By Marsha Meeks Kelly

In another life, I was a public school teacher. English, math and eventually “Skills for Adolescence” were the subjects that consumed my days along with an average of 140 seventh graders.

Every day I worked hard to meet the needs of my students in “inner-city” public schools in Mississippi. I remember the tears of the student who came to me to discuss her pregnancy and how she was going to tell her parents and whether she should get married at 13 years of age.

That year we started a “Peer Ears” program, a peer counseling program, and the next year we started survival skills classes called “Skills for Adolescence.” Too many pregnancies and too many sexually-transmitted diseases forced our school district to incorporate classes to educate our students about their life decisions.

Reading the Centers for Disease Control and Prevention (CDC) report on the sexual and reproductive health of young people was depressing. So little progress has been made here! Twenty years ago several concerned Mississippians formed a statewide coalition to work with the legislature to ensure a comprehensive K-12 health education curriculum, but we still do not have even a pilot program offering students sex education, despite attempts to institute such a program in the 2009 legislative session.

The CDC reports that Mississippi is still among the top states in the nation in the spread of HIV and AIDS among pre-teens. We also have the highest birth rate in the nation for mothers ages 10-14 and 15-17, and have seen a spike in sexually-transmitted diseases. Several government studies have confirmed that about 60 percent of Mississippi high school students are sexually active, but most do not use birth control. The statistics are heart-rending and constitute a moral mandate for action by the leadership of this state.

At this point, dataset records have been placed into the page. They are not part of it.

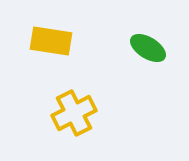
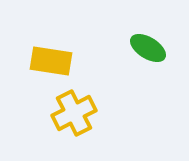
yellow rectangle: moved 20 px down
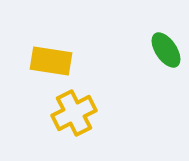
green ellipse: moved 18 px right, 2 px down; rotated 24 degrees clockwise
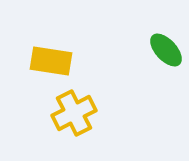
green ellipse: rotated 9 degrees counterclockwise
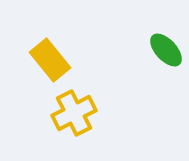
yellow rectangle: moved 1 px left, 1 px up; rotated 42 degrees clockwise
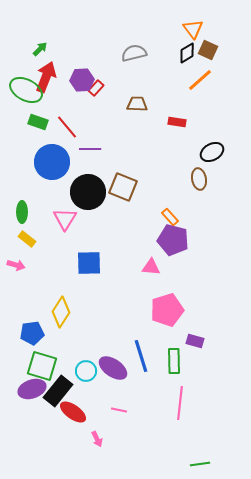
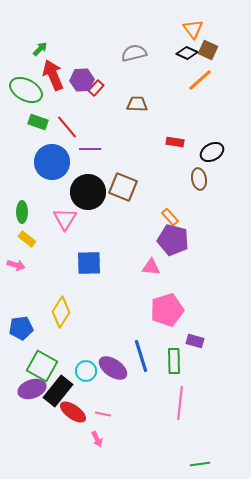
black diamond at (187, 53): rotated 55 degrees clockwise
red arrow at (46, 77): moved 7 px right, 2 px up; rotated 44 degrees counterclockwise
red rectangle at (177, 122): moved 2 px left, 20 px down
blue pentagon at (32, 333): moved 11 px left, 5 px up
green square at (42, 366): rotated 12 degrees clockwise
pink line at (119, 410): moved 16 px left, 4 px down
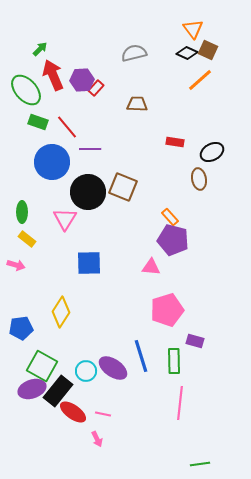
green ellipse at (26, 90): rotated 20 degrees clockwise
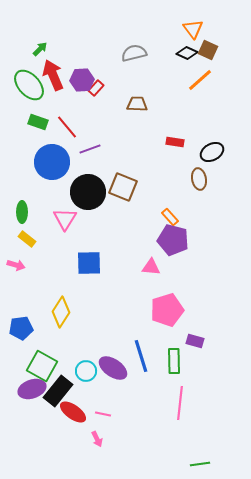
green ellipse at (26, 90): moved 3 px right, 5 px up
purple line at (90, 149): rotated 20 degrees counterclockwise
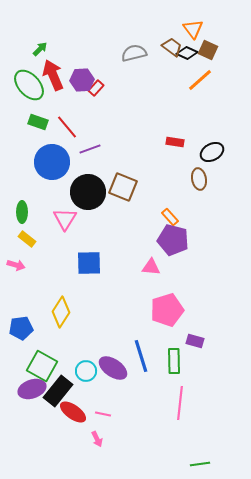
brown trapezoid at (137, 104): moved 35 px right, 57 px up; rotated 35 degrees clockwise
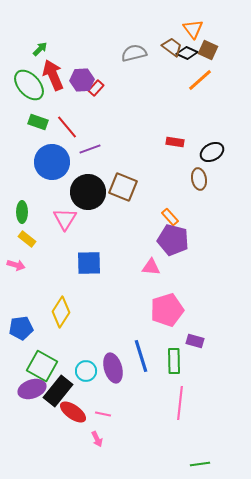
purple ellipse at (113, 368): rotated 40 degrees clockwise
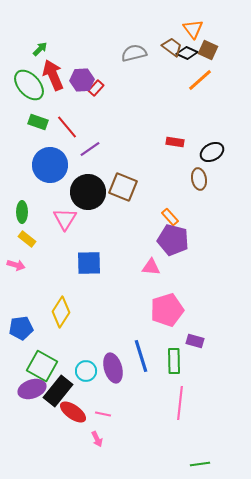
purple line at (90, 149): rotated 15 degrees counterclockwise
blue circle at (52, 162): moved 2 px left, 3 px down
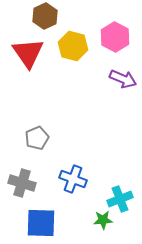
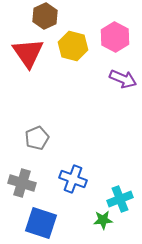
blue square: rotated 16 degrees clockwise
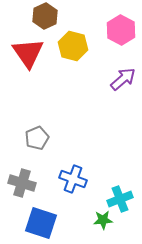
pink hexagon: moved 6 px right, 7 px up
purple arrow: rotated 64 degrees counterclockwise
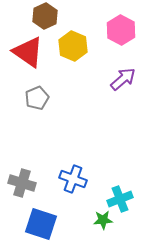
yellow hexagon: rotated 8 degrees clockwise
red triangle: moved 1 px up; rotated 20 degrees counterclockwise
gray pentagon: moved 40 px up
blue square: moved 1 px down
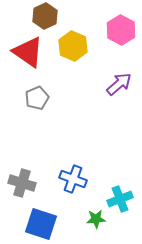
purple arrow: moved 4 px left, 5 px down
green star: moved 7 px left, 1 px up
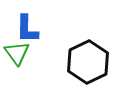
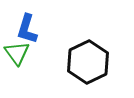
blue L-shape: rotated 16 degrees clockwise
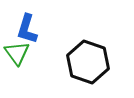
black hexagon: rotated 15 degrees counterclockwise
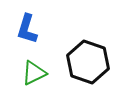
green triangle: moved 17 px right, 20 px down; rotated 40 degrees clockwise
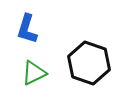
black hexagon: moved 1 px right, 1 px down
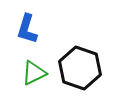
black hexagon: moved 9 px left, 5 px down
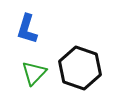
green triangle: rotated 20 degrees counterclockwise
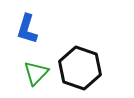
green triangle: moved 2 px right
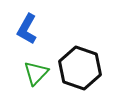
blue L-shape: rotated 12 degrees clockwise
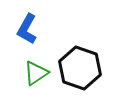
green triangle: rotated 12 degrees clockwise
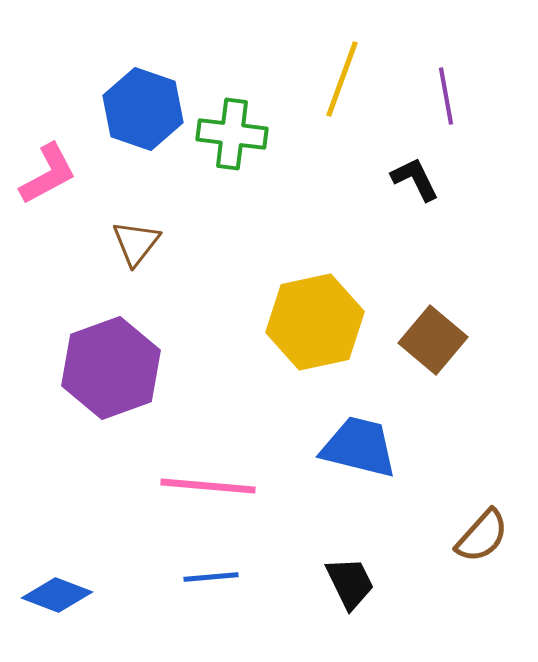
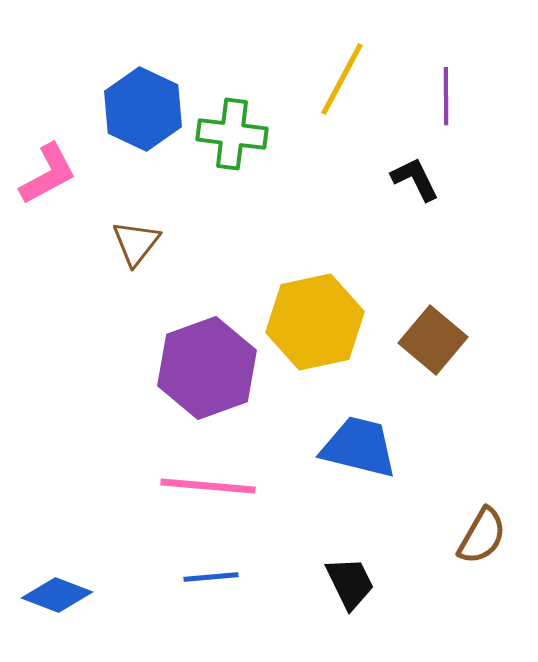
yellow line: rotated 8 degrees clockwise
purple line: rotated 10 degrees clockwise
blue hexagon: rotated 6 degrees clockwise
purple hexagon: moved 96 px right
brown semicircle: rotated 12 degrees counterclockwise
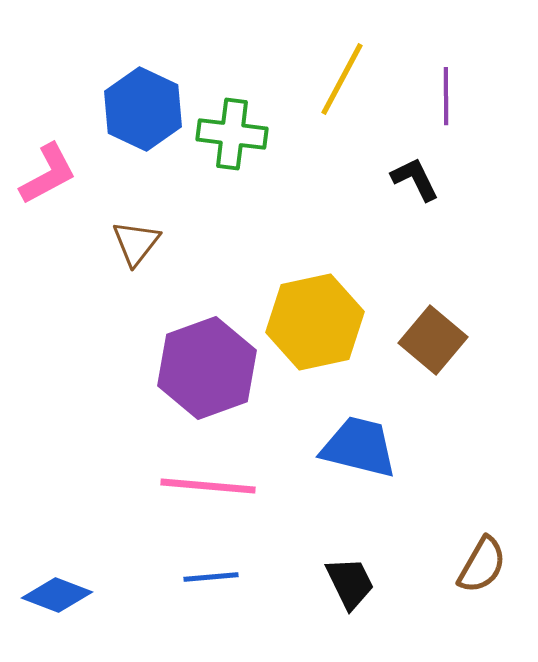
brown semicircle: moved 29 px down
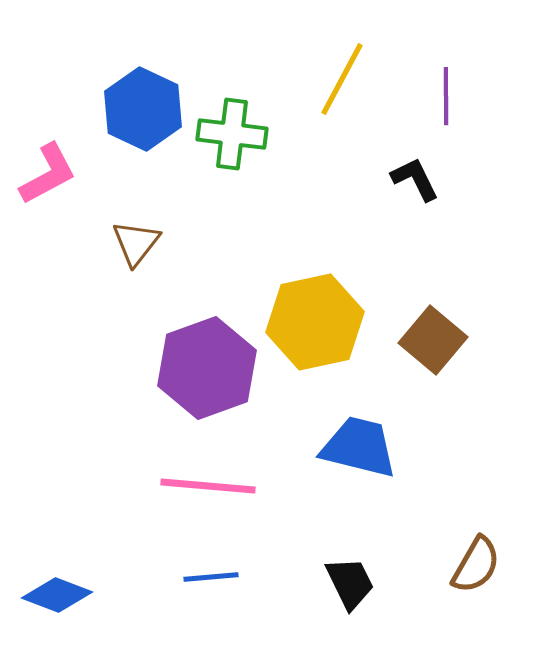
brown semicircle: moved 6 px left
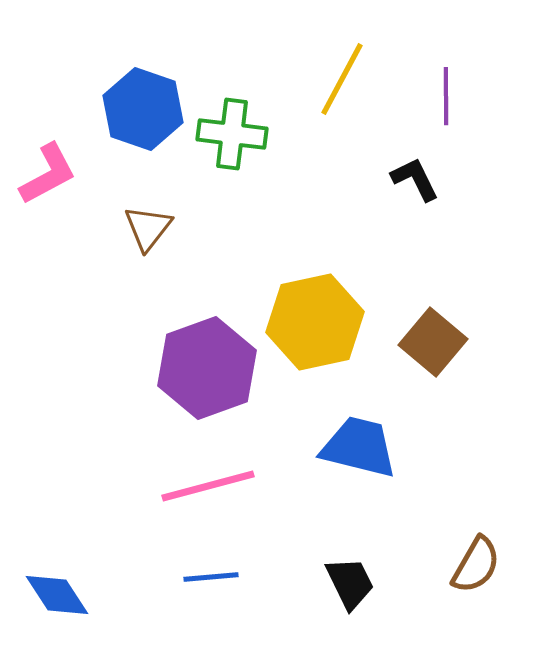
blue hexagon: rotated 6 degrees counterclockwise
brown triangle: moved 12 px right, 15 px up
brown square: moved 2 px down
pink line: rotated 20 degrees counterclockwise
blue diamond: rotated 36 degrees clockwise
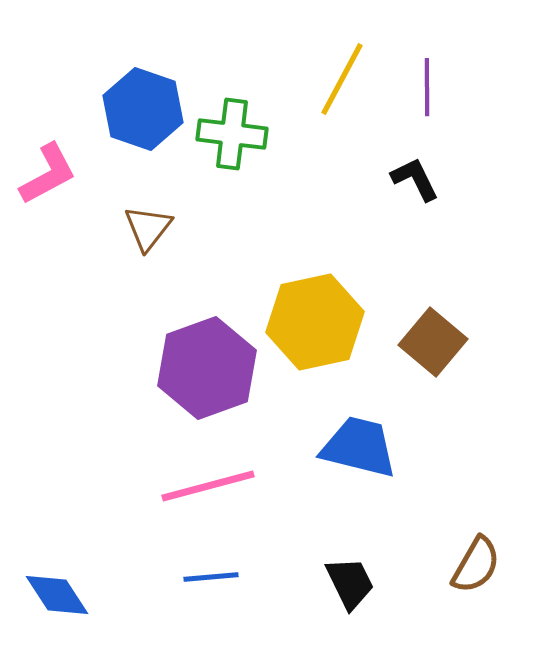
purple line: moved 19 px left, 9 px up
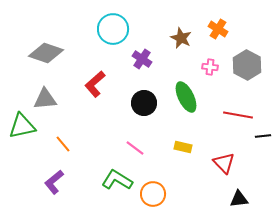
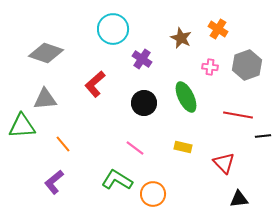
gray hexagon: rotated 12 degrees clockwise
green triangle: rotated 8 degrees clockwise
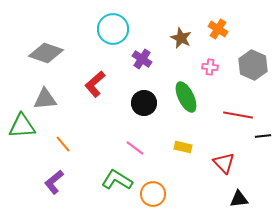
gray hexagon: moved 6 px right; rotated 16 degrees counterclockwise
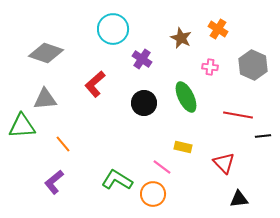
pink line: moved 27 px right, 19 px down
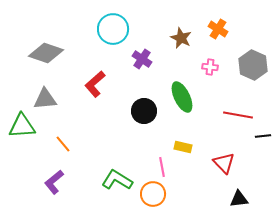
green ellipse: moved 4 px left
black circle: moved 8 px down
pink line: rotated 42 degrees clockwise
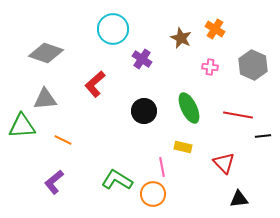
orange cross: moved 3 px left
green ellipse: moved 7 px right, 11 px down
orange line: moved 4 px up; rotated 24 degrees counterclockwise
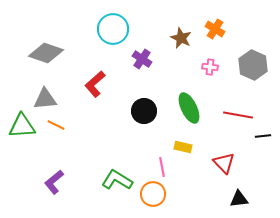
orange line: moved 7 px left, 15 px up
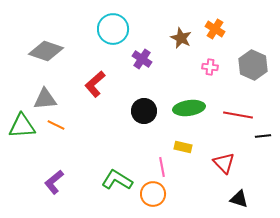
gray diamond: moved 2 px up
green ellipse: rotated 72 degrees counterclockwise
black triangle: rotated 24 degrees clockwise
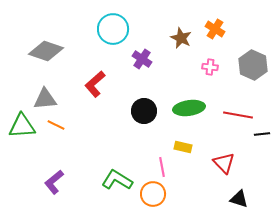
black line: moved 1 px left, 2 px up
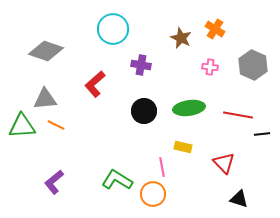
purple cross: moved 1 px left, 6 px down; rotated 24 degrees counterclockwise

Mississippi can change such statistics, but like every problem, leaders must step up, understand the issues, look at possible curriculums, get educated and educate our citizens and our youth.

In all my years in public service, I have always been more interested in the opinions of folks in the field rather than critics on the sidelines. I ask the state legislature, the Governor, and the Lieutenant Governor to once more convene a working group focused on comprehensive sex education. This group should include educators, parents, students, social workers and health professionals who deal with youth to ensure that people on the frontlines of teen pregnancy and HIV/AIDS prevention are at the planning table. There are models from other states, like the F.L.A.S.H. program in Washington State, which can be considered.

Young people in Mississippi make tough decisions every day. We can’t be with them all the time, but we can increase their ability to make informed, responsible decisions by giving them the information they need. Comprehensive sex education delays sexual activity and promotes healthier life choices, according to a review of research on the subject by the National Campaign to Prevent Teen Pregnancy.

It is time to set aside emotions and focus on filling the educational gap that jeopardizes the future of so many of our youth. We need a model program that can be set in place across the state. Our young people are counting on us; their health and their future are at stake.
Kelly is the recently retired executive director of the Mississippi Commission for Volunteer Service.
Copyright (C) 2009 by the Mississippi Forum 10/09


Unknown said...

As usual, Marsha Kelly states her case with verve and passion, tackling the issues that hit us near and dear to our hearts. Thank goodness we have her leadership here in Mississippi!